Monday, March 15, 2010

Reflection on the Last 19 years of my life

So I am turning 20 tomorrow (at 11:30 am) and I was thinking about the past two decades that has been my life. I have decided to share some thoughts with ya'll. First I am going to give a mini bio of my life thus far and share some thoughts I have had recently.

I was born March 16th, 1990 at 11:30 am at AV Hospital in Lancaster, Ca. My beautiful parents had been married for about four years then, my mom being 20 and my dad being 25. We lived in sunny California City until I was about 2 and then we headed to Seattle Washington so my dad would not lose his job. What I remember of my life in Washington is a lot of playing in forests, swimming in indoor pools, and lots of rain and snow. I do not remember my education at all, but apparently it was harder than the California school system.

At the age of 7, my family got the chance to move back to California City and we took it. It was nice to be back with our family (both sets of G-parents lived in CC even though my dad's mom had recently died from lung cancer). I felt out of place at the school but I eventually made some decent acquaintances. My school years were filled with trying to get straights A's because I wanted to be known for something and also with trying to fit in. I never really succeeded in the latter but I excelled in the first. I got along extremely well with my teachers and up until High school I think they were my only true friends.

Once I hit high school, I had ups and downs on the friendship train but I eventually found my niche. Juliet, Eirene, Nancy, Corie, Mary, and Shalena.....you guys made hs worth it! You guys taught me so much about what love can look like and I am sorry for not being there more for you all! I was so focused on how I could get ahead and not trusting in God to provide.

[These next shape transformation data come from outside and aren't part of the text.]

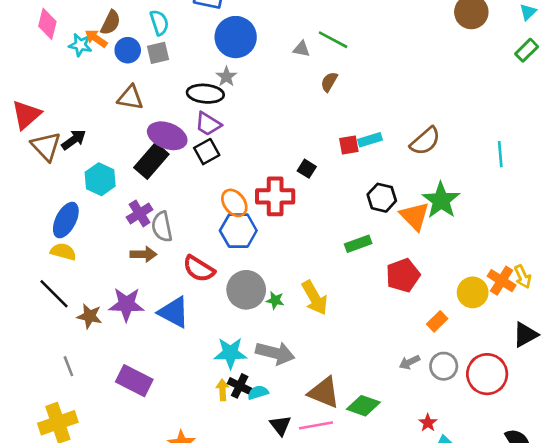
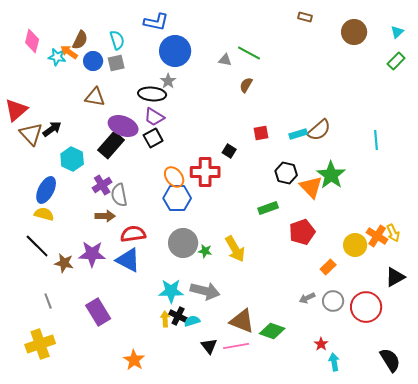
cyan rectangle: (370, 140) -> (298, 134), moved
red semicircle: (199, 269) -> (133, 234), moved, turned 140
purple rectangle: (134, 381) -> (98, 312), turned 32

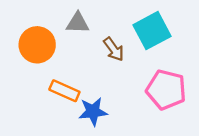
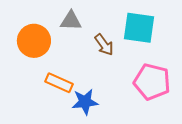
cyan square: (152, 31) -> (139, 28), turned 36

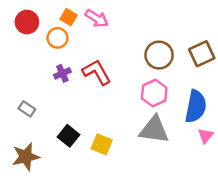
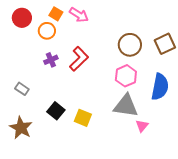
red L-shape: (97, 72) -> (79, 59), turned 75
pink triangle: (206, 136) -> (142, 126), moved
brown star: (26, 157) -> (21, 128), turned -30

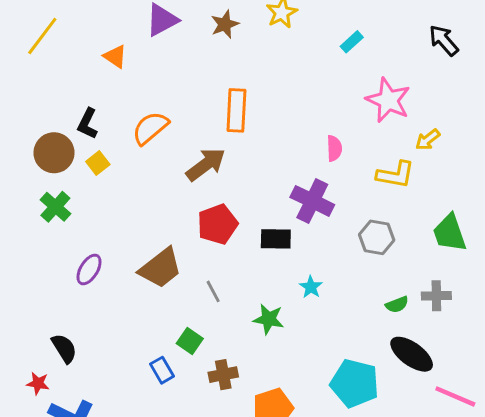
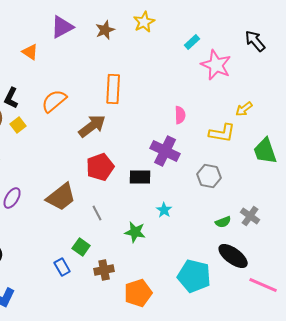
pink star: (388, 100) -> (216, 65), moved
green trapezoid: (450, 233) -> (265, 151), moved
gray cross: (436, 296) -> (250, 216), turned 36

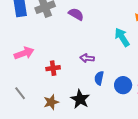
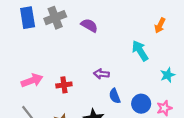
pink arrow: (24, 53) -> (32, 80), moved
blue semicircle: (99, 78) -> (115, 96), turned -32

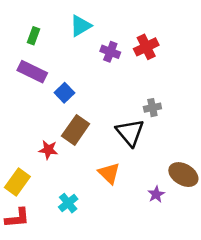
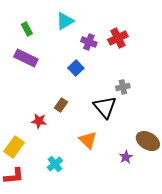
green rectangle: (33, 36) -> (27, 29), turned -48
blue square: (64, 93) -> (76, 68), moved
brown rectangle: (76, 130) -> (61, 105), size x0.6

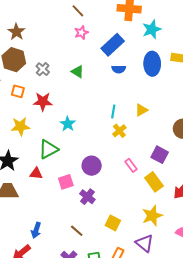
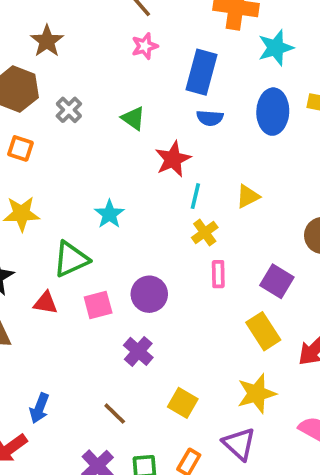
brown star: (16, 32) -> (47, 41), moved
blue rectangle: (113, 45) -> (201, 72), turned -35
red star: (43, 102) -> (173, 159), moved, turned -30
pink rectangle: (131, 165) -> (218, 274), moved, turned 32
pink square: (66, 182) -> (98, 305), moved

Thankfully, I am here at CSULB and God is growing me more than I have ever seen before. I am being challenged spiritually and really getting the accountability and discipleship I longed for back at home. Between Navs and Revolution Church LB, I am getting bombarded by the truth! [I want to give a special shout out to Alissa! You have really been willing to hit me with the truth and ask me some tough questions! Thank you for not just letting me go on in the lies that I used to cling to!] I am starting to realize that I haven't put my trust in God and that I felt that I needed to work to earn all the stuff I want in life. God is also showing me how to let go and let Him take over.

I have been listening to this song called "Wedding Dress" by Derek Webb and there is a part in there that has hit me pretty well the past week. It goes:

So could you love this bastard child?
Though I don’t trust you to provide
With one hand in a pot of gold
And with the other in your side
‘Cause I am so easily satisfied
By the call of lovers so less wild
That I would take a little cash
Over your very flesh and blood

How true this portion of the song is! This is how I have been feeling and I know that God is faithful and will forgive me. I have been going through so many changes and I still cannot verbally describe what is going on inside me. When I can, I will let you know. Just pray for me to continue to seek God in all that I do and give over to Him my future!